Re: [Qemu-devel] [PATCH V8 1/4] mem: add share parameter to memory-backend-ram

qemu-devel.nongnu.org archive mirror
 help / color / mirror / Atom feed

From: "Michael S. Tsirkin" <mst@redhat.com>
To: Marcel Apfelbaum <marcel@redhat.com>
Cc: Eduardo Habkost <ehabkost@redhat.com>,
	qemu-devel@nongnu.org, cohuck@redhat.com, f4bug@amsat.org,
	yuval.shaia@oracle.com, borntraeger@de.ibm.com,
	pbonzini@redhat.com, imammedo@redhat.com
Subject: Re: [Qemu-devel] [PATCH V8 1/4] mem: add share parameter to memory-backend-ram
Date: Thu, 1 Feb 2018 14:57:35 +0200	[thread overview]
Message-ID: <20180201145228-mutt-send-email-mst@kernel.org> (raw)
In-Reply-To: <8dbc7c99-84f6-0023-526b-359fdf2b5162@redhat.com>

On Thu, Feb 01, 2018 at 07:36:50AM +0200, Marcel Apfelbaum wrote:
> On 01/02/2018 4:22, Michael S. Tsirkin wrote:
> > On Wed, Jan 31, 2018 at 09:34:22PM -0200, Eduardo Habkost wrote:
> >> On Wed, Jan 31, 2018 at 11:10:07PM +0200, Michael S. Tsirkin wrote:
> >>> On Wed, Jan 31, 2018 at 06:40:59PM -0200, Eduardo Habkost wrote:
> >>>> On Wed, Jan 17, 2018 at 11:54:18AM +0200, Marcel Apfelbaum wrote:
> >>>>> Currently only file backed memory backend can
> >>>>> be created with a "share" flag in order to allow
> >>>>> sharing guest RAM with other processes in the host.
> >>>>>
> >>>>> Add the "share" flag also to RAM Memory Backend
> >>>>> in order to allow remapping parts of the guest RAM
> >>>>> to different host virtual addresses.

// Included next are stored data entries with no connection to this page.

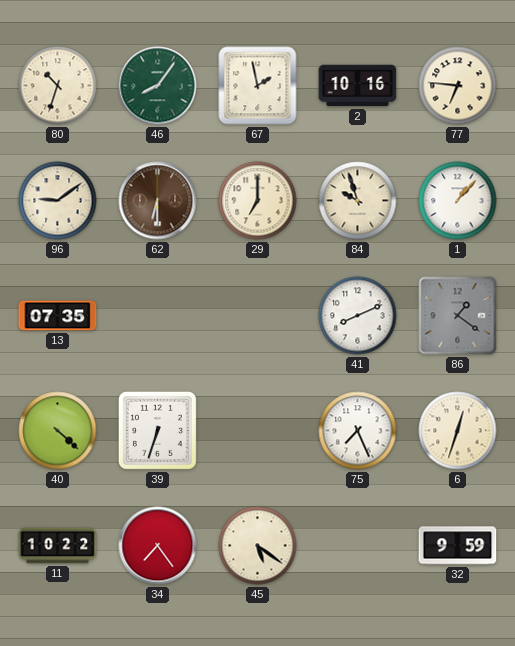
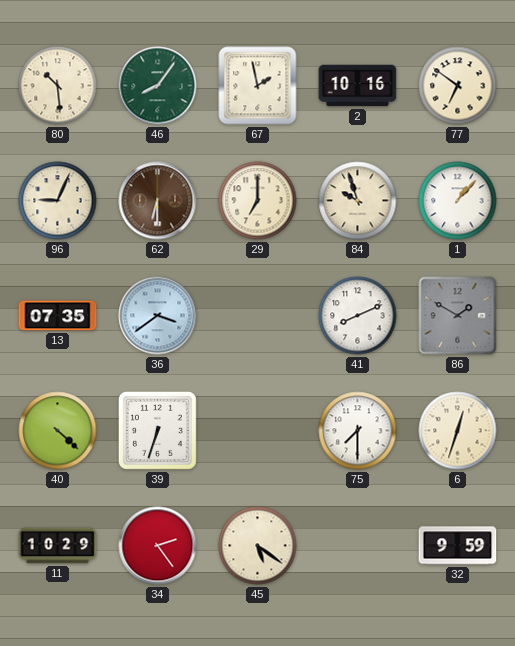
80: 10:33 -> 10:29
77: 6:46 -> 6:51
96: 9:09 -> 9:04
36: none -> 3:39
86: 1:21 -> 1:50
75: 7:26 -> 7:30
11: 10:22 -> 10:29
34: 7:24 -> 2:24
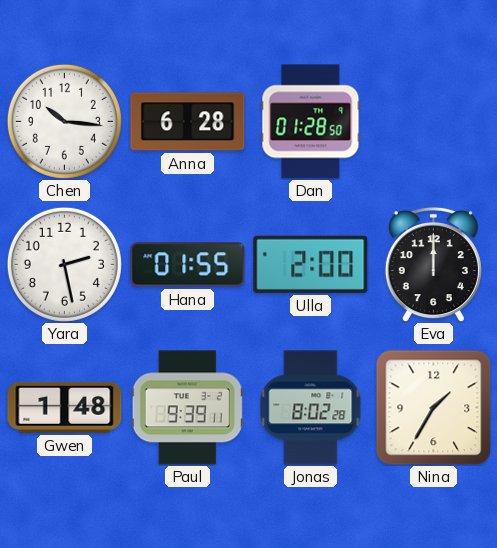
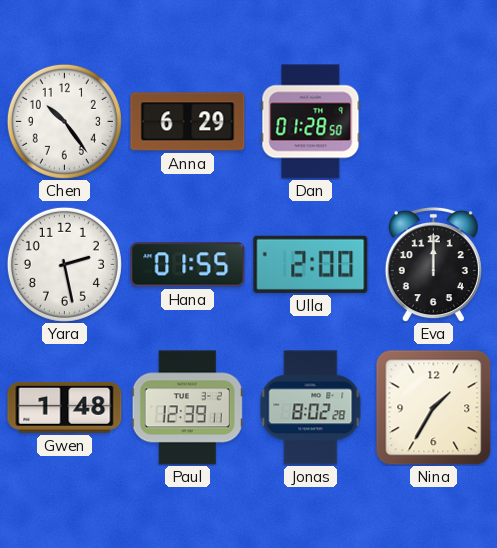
Chen: 10:16 -> 10:24
Anna: 6:28 -> 6:29
Paul: 9:39 -> 12:39
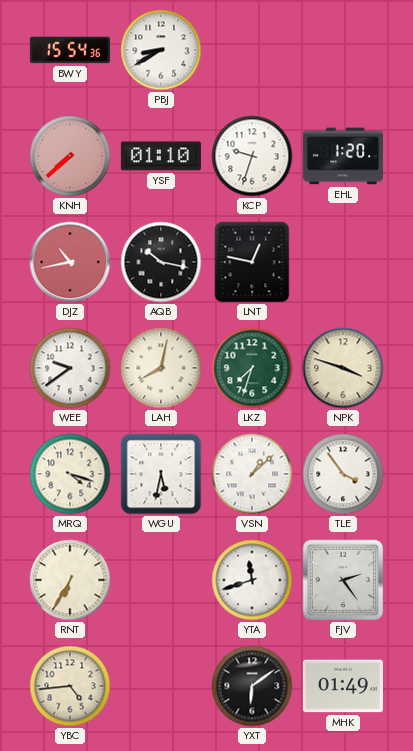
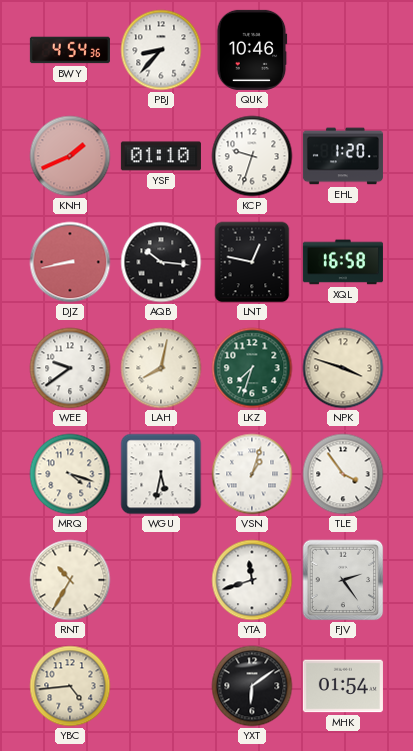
BWY: 15:54 -> 4:54
PBJ: 8:40 -> 8:37
QUK: none -> 10:46
KNH: 7:38 -> 1:41
DJZ: 10:43 -> 8:43
AQB: 10:17 -> 10:16
XQL: none -> 16:58
VSN: 1:08 -> 1:03
RNT: 6:35 -> 10:35
MHK: 01:49 -> 01:54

This is needed
> >>>>> by the RDMA devices in order to remap non-contiguous
> >>>>> QEMU virtual addresses to a contiguous virtual address range.
> >>>>>
> >>>>
> >>>> Why do we need to make this configurable?  Would anything break
> >>>> if MAP_SHARED was always used if possible?
> >>>
> >>> See Documentation/vm/numa_memory_policy.txt for a list
> >>> of complications.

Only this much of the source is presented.